LCM_Block implementation
In the second version of the LCM we accounted for the task-dependent categorical predictability of items as words or non-words in a block design as used in fMRI study 1. The increased categorical predictability of the upcoming item in a block should increase the probability of being a word () or non-word , depending on task condition, which was implemented by increasing the word-likeness for words (OLD20words - constant) and reducing word-likeness for non-words (OLD20non-words + constant), after the first item of each block. Importantly, as categorical predictability should not differ between different types of letter strings, the constant was identical for all letter string types. We are currently not aware of systematic investigations of the influence of categorical predictability in a block design on the lvOT activation. As a consequence we had to estimate the effect size of the categorical predictability. We realized this by adjusting the constant, which reflects the effect size of the categorical predictability, so as to obtain an optimal fit of the simulation to the lvOT peak voxel data (Fig. 3c), resulting in a numerical value of the constant of 0.2 (lowest R2 of all tested values from 0.1 to 1 in 0.1 steps). Importantly, the pattern pseudowords>words>consonant strings23 was conserved (but the numeric condition differences varied) for the whole range of investigated values, indicating that the assumption of a categorical predictability influence allows to fit the observed data much better. The latter cannot be taken as granted since the position of the letter strings on the entropy curve determines the condition differences. For example, if both the words and pseudowords were located in the right flank in contrast to the left flank of the entropy curve (see Figure 3e), this procedure would lead to the exact opposite: an increasing activation for word and a decreasing activation for pseudowords. The LCM_Block demonstrates that the LCM provides a framework for systematic investigations of task effects of interest, which might in the future be used to systematically investigate influences of task or stimulus sequences.
Participants
15, 39, and 31 healthy volunteers (age from 18 to 39) participated in Experiments 1 and 2 of Evaluation 2 (fMRI) and Experiment 1 of Evaluation 3 (EEG), respectively. All had normal reading speed (reading score above 20th percentile estimated by a standardized screening; unpublished adult version of44), report absence of speech difficulties, had no history of neurological diseases, and normal or corrected to normal vision. Participants gave their written informed consent and received student credit or financial compensation (10€/h) as incentive for participating in the experiments. The research was approved by the ethics board of the University of Salzburg (EK-GZ: 20/2014; fMRI studies) and Goethe-University Frankfurt (#2015-229; EEG study).

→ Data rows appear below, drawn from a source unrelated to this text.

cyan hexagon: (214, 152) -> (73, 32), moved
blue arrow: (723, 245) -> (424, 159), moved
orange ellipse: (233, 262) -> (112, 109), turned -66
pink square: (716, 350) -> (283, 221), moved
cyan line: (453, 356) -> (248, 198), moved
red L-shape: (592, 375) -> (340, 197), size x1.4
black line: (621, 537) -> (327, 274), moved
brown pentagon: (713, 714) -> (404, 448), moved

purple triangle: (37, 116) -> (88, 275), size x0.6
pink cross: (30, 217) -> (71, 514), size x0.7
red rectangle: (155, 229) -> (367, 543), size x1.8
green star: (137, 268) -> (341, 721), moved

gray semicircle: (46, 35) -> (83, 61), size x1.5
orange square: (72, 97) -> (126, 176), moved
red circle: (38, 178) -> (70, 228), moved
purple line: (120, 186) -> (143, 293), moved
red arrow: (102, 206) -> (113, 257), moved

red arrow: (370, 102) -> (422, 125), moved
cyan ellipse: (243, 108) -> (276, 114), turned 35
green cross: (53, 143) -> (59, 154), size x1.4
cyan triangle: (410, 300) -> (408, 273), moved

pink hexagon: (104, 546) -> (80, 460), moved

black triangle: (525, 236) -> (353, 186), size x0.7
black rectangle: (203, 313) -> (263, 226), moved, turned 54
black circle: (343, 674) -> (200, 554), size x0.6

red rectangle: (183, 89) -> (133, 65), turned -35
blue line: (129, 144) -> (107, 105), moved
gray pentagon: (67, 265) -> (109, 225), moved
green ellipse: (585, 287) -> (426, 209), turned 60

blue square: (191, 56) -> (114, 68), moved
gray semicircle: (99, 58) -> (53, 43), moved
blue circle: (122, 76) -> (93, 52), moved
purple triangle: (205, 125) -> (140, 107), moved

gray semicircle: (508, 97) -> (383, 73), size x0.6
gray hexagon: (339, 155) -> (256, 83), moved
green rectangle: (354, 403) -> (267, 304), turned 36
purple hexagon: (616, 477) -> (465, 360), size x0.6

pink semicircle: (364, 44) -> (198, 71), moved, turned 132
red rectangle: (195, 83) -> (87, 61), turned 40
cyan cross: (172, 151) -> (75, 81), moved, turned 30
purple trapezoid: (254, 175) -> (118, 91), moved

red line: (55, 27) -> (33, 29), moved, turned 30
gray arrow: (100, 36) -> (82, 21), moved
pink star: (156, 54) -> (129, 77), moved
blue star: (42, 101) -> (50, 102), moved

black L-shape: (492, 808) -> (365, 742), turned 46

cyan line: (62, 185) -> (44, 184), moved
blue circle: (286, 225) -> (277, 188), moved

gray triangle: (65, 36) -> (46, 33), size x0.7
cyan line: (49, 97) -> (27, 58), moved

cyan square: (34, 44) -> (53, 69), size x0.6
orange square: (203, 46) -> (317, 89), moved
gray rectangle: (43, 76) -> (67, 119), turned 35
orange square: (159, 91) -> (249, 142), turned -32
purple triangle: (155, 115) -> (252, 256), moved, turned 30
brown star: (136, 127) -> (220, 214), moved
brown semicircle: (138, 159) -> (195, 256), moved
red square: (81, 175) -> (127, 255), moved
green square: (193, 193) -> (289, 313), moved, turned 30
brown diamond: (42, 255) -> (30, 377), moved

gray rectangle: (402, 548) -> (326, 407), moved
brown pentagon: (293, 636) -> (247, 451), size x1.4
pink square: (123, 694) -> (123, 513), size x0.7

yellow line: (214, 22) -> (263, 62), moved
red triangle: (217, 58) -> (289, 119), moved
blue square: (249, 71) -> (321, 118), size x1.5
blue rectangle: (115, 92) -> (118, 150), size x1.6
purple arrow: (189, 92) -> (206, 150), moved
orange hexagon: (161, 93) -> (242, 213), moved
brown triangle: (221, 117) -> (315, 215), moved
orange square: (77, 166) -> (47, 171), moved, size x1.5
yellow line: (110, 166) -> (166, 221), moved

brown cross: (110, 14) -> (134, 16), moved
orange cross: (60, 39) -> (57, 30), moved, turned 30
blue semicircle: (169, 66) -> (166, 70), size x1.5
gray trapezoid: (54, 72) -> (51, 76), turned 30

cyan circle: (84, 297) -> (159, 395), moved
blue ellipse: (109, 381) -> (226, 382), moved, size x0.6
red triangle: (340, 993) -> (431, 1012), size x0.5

Materials and stimulus presentation
Evaluation 1
(i) Pseudowords>words contrast was implemented by contrasting LCM simulations of the 3,110 words and 3,110 pseudowords presented in Figure 1a. (ii) Words>consonant strings was implemented by contrasting LCM simulations of the 3,110 words and 3,110 consonant strings presented in Figure 1a. (iii) Pseudohomophones>words and (iv) pseudohomophones=pseudowords contrasts were realized by contrasting LCM simulations of 3,110 words, 3,110 pseudowords, and 52 pseudohomophones (e.g., Taksi), which encompassed all 5-letter pseudohomophones presented by18. (v) Matched pseudowords>matched words were matched on multiple lexical characteristics, i.e., number of syllables, number of Coltheart’s orthographic neighbors, frequency of the highest frequency neighbor, initial bigram frequency, final bigram frequency, and summated bigram frequency (N = 108 vs. 108), as described in the original study reporting this benchmark effect24. (vi) Word similarity effect simulations are realized with three non-word conditions including 332 letter strings with low word similarity, 4,034 letter strings with intermediate word similarity, and 220 letter strings with high word similarity, as well as 267 words. The words and non-words with high word similarity were matched on quadrigram frequency, whereas words and non-words with intermediate word similarity were matched on bigram frequency. Note that we selected the maximum possible number of items in each group in order to realize the match. (vii) The word frequency effect was realized as described in the original benchmark study11, with N = 3,110 words and pseudowords each; the frequency of pseudowords was set to zero. (viii) Bigram frequency effect simulations are realized including 3,110 words, pseudowords, and consonant strings each. LCM predictions of lvOT BOLD signal strength were computed as described above.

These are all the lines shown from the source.